▶ [REQUIRED WORK] Nothing is to be altered. Print each record in full.

[PROVIDED DATA — start]

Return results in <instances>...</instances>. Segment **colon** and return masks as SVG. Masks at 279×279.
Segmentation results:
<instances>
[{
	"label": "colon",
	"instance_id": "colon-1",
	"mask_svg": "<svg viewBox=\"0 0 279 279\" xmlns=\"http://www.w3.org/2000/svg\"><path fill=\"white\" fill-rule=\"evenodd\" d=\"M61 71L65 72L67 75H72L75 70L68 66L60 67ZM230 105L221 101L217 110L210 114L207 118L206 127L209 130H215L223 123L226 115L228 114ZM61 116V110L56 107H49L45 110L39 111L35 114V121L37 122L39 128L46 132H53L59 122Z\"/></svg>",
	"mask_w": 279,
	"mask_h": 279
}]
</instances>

[PROVIDED DATA — finish]

▶ [RESPONSE FOR THIS EXERCISE]
Return results in <instances>...</instances>. Segment **colon** and return masks as SVG. Masks at 279×279.
Segmentation results:
<instances>
[{
	"label": "colon",
	"instance_id": "colon-1",
	"mask_svg": "<svg viewBox=\"0 0 279 279\" xmlns=\"http://www.w3.org/2000/svg\"><path fill=\"white\" fill-rule=\"evenodd\" d=\"M61 71L65 72L67 75H72L75 70L68 66L60 67ZM230 105L221 101L217 110L210 114L207 118L206 127L209 130H215L223 123L226 115L228 114ZM61 116V110L56 107H49L45 110L39 111L35 114V121L37 122L39 128L46 132H53L59 122Z\"/></svg>",
	"mask_w": 279,
	"mask_h": 279
}]
</instances>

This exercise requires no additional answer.